**TASK TO COMPLETE**. After going through the data below, state how many lines contain "bilhões", and nothing else.

[Opening RAW DATA section]

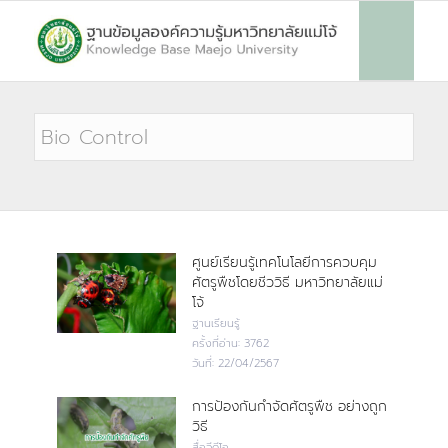
ศูนย์เรียนรู้เทคโนโลยีการควบคุม
ศัตรูพืชโดยชีววิธี มหาวิทยาลัยแม่
โจ้
ฐานเรียนรู้
ครั้งที่อ่าน:
3762
วันที่:
22/04/2567
การป้องกันกำจัดศัตรูพืช อย่างถูก
วิธี
สื่อวีดีโอ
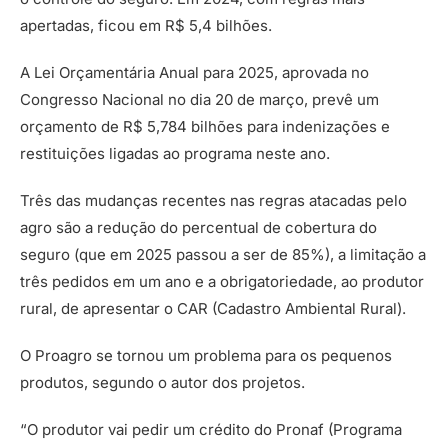
apertadas, ficou em R$ 5,4 bilhões.
A Lei Orçamentária Anual para 2025, aprovada no
Congresso Nacional no dia 20 de março, prevê um
orçamento de R$ 5,784 bilhões para indenizações e
restituições ligadas ao programa neste ano.
Três das mudanças recentes nas regras atacadas pelo
agro são a redução do percentual de cobertura do
seguro (que em 2025 passou a ser de 85%), a limitação a
três pedidos em um ano e a obrigatoriedade, ao produtor
rural, de apresentar o CAR (Cadastro Ambiental Rural).
O Proagro se tornou um problema para os pequenos
produtos, segundo o autor dos projetos.
“O produtor vai pedir um crédito do Pronaf (Programa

[Closing RAW DATA section]

**EXERCISE ANSWER**. 2